Task directions :: Find the word "Umzüge" in the listing below, then return every line it appears in.

Input records ::
_ _ _ _ _ _ _
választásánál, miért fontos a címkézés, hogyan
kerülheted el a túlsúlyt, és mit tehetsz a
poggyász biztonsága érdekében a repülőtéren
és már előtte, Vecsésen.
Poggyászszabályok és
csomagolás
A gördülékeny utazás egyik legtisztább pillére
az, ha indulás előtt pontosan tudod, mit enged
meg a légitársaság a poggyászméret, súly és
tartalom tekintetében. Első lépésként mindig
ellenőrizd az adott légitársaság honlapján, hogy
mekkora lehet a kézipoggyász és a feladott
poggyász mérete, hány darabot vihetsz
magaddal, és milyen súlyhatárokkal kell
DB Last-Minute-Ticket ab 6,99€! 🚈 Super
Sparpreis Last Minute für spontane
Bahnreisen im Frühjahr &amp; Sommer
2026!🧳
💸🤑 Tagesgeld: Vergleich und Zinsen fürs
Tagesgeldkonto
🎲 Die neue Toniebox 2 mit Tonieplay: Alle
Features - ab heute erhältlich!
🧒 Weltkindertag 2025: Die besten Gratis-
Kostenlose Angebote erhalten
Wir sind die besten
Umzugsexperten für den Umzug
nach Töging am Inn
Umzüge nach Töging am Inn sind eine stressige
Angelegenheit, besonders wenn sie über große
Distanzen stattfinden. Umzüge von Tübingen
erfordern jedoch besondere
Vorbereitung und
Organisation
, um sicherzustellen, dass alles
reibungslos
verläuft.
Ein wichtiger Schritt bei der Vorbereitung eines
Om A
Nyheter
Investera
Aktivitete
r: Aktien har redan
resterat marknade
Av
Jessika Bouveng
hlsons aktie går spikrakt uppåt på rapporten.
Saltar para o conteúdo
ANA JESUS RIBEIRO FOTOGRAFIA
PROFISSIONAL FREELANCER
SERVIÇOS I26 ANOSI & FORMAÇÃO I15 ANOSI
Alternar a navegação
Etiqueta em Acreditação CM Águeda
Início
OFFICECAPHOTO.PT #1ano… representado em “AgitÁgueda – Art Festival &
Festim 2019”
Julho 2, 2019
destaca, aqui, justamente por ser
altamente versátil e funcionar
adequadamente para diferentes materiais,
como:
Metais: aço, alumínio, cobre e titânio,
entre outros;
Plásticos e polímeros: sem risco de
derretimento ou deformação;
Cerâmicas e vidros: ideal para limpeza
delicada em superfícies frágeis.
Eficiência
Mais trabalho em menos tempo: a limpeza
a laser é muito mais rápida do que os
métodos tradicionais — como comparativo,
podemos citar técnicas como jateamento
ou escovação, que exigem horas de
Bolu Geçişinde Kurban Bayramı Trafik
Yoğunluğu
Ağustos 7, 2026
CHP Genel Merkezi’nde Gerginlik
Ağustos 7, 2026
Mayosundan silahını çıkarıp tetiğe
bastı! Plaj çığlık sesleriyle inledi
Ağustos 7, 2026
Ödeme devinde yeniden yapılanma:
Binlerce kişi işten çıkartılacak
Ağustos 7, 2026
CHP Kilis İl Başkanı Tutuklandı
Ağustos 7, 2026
_ _ _ _ _ _ _
Response ::
Umzüge nach Töging am Inn sind eine stressige
Distanzen stattfinden. Umzüge von Tübingen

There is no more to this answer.